By the end of every tournament, some genetic mixing is assured with the other ecosystems through the transfer of players via a web hosted ftp server.

  • The hishest ranked in the tournament is sent to the ftp server, and assigned a new number ther from 0 to 29. 
  • One of the 30 players available on the ftp server is randomly chosen and replaces one of the 100 players in the local ecosystem.

Friday, February 13, 2009

GOIA : How to participate

This message is meant to explain how anyone can try to help me evolve an artificial go player. I will explain in details later how the program works, and how the players are defined. All you need to know to participate is the following :
- The program consists in a never-ending tournament, featuring 100 players.
- Each player is represented on the computer with a file named "joueur0.gop" to "joueur99.gop" (joueur is french for player).
- At the end of each tournament, the 50 losers are erased, and the 50 winners reproduce and mutate, making a whole new ecosystem. Then, migration occurs in which 2 players are automatically sent on a ftp server, and 2 players are retrieved from it. Thus, positive innovation can propagate thoughough every ecosystem .

It takes about 10 minutes to complete a generation with 100 players on a reasonnable modern computer. No parallelization is implemented yet, so if you wish to use avery core you have available, you have to run as many instances of the program .

To download the program, go there and dowload either archive :

Then, learn french if needed, and enjoy !

Thursday, February 12, 2009

GOIA : What for ?

Welcome on my blog. Before I enter the real subject, let me introduce myself and the reasons I created this blog.

My name is Ernest Galbrun. I was once a physicist, I graduated as a doctor es fluid mecanics a few months ago. Science is my passion, but I officially turned my back on scientific research, and I am now project leader in optic engineering, doing mostly computer programs and elctronic devices.

The present project has stemed from various readings, especially from the Dawkins-Dennett team, among other great contemporary and past thinkers. I, like many others before, have been wondering for long how we could use the principle of evolution through natural selection to create something bigger than ourselves. There have been many succesful attempts in the past to use this principle in order to show that interesting properties can emerge from a simple set of rules carefully chosen. So far, though, only minor practical goals have been achieved with this methods, goals that can rather easily be achieved with clever design.

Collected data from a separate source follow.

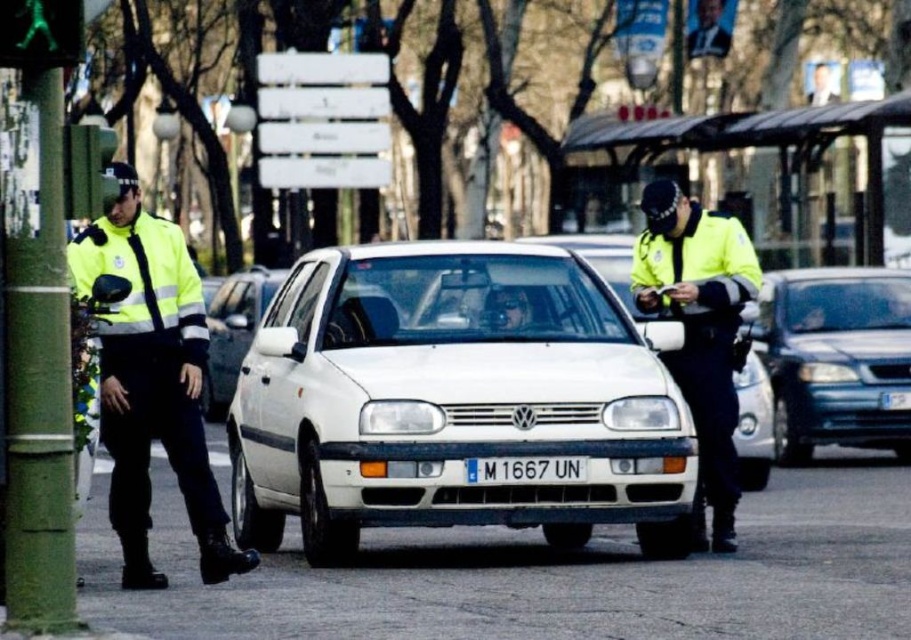 Question: Which of the following is the closest to the observer?

Choices:
 (A) white matte hatchback at center
 (B) high visibility yellow jacket at left

Answer: (B)

Question: Which of the following is the closest to the observer?

Choices:
 (A) white matte hatchback at center
 (B) high visibility yellow jacket at center
 (C) high visibility yellow jacket at left
 (D) white plastic license plate at center

Answer: (C)

Question: Where is high visibility yellow jacket at left located in relation to blue metallic sedan at right in the image?

Choices:
 (A) below
 (B) above

Answer: (A)

Question: Does blue metallic sedan at right appear over white plastic license plate at center?

Choices:
 (A) yes
 (B) no

Answer: (A)

Question: Is white matte hatchback at center behind high visibility yellow jacket at left?

Choices:
 (A) yes
 (B) no

Answer: (A)

Question: Among these objects, which one is farthest from the camera?

Choices:
 (A) white matte hatchback at center
 (B) high visibility yellow jacket at center

Answer: (B) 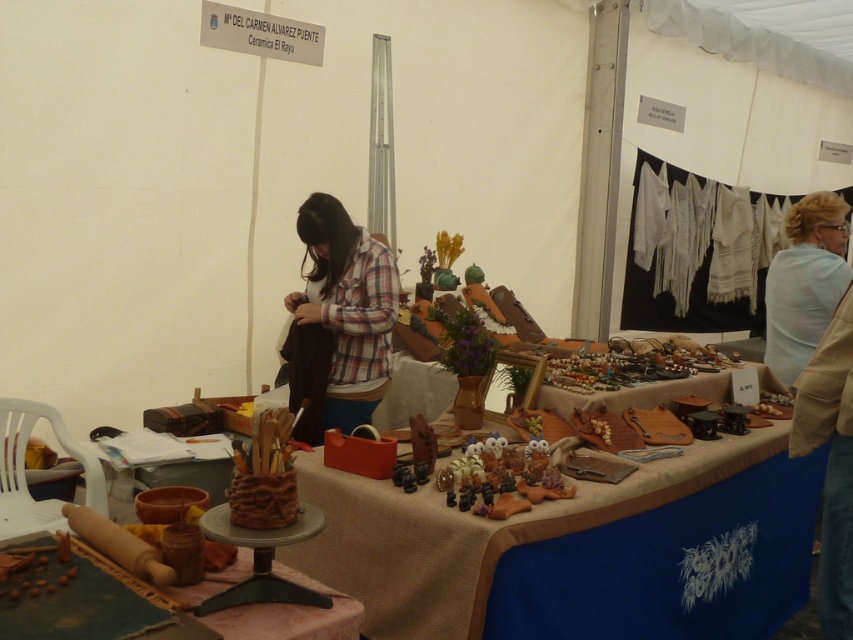 Question: Is plaid fabric shirt at center to the left of wooden rolling pin at center from the viewer's perspective?

Choices:
 (A) no
 (B) yes

Answer: (A)

Question: Which point is closer to the camera?

Choices:
 (A) plaid fabric shirt at center
 (B) light blue fabric at upper right
 (C) burlap tablecloth at center
 (D) wooden rolling pin at center

Answer: (D)

Question: Is plaid fabric shirt at center smaller than light blue fabric at upper right?

Choices:
 (A) yes
 (B) no

Answer: (A)

Question: Is burlap tablecloth at center in front of light blue fabric at upper right?

Choices:
 (A) yes
 (B) no

Answer: (A)

Question: Which point is farther to the camera?

Choices:
 (A) wooden rolling pin at center
 (B) burlap tablecloth at center

Answer: (B)

Question: Which is nearer to the burlap tablecloth at center?

Choices:
 (A) plaid fabric shirt at center
 (B) wooden rolling pin at center
 (C) light blue fabric at upper right

Answer: (B)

My intent is not to prove that natural selection is a powerful tool. That has been done already. I want to use that tool and beat every Intelligent Designer who tried before on a task where they are clearly better than I am. So I have chosen to try evolvin AI playing one of the most difficult game for computers to play, which is go game. I think go is the battlefield of choice for such an experiment, because of its combined properties of being utterly simple to play and very difficult to play well. At least for us poor human beings.

I will use this blog to describe the evolution of my artificial go players, and to explain the work I have done. Every one is invited to participate if they wish to share some of their computer power evolving a small population, and of course if they would like to help me improve my program.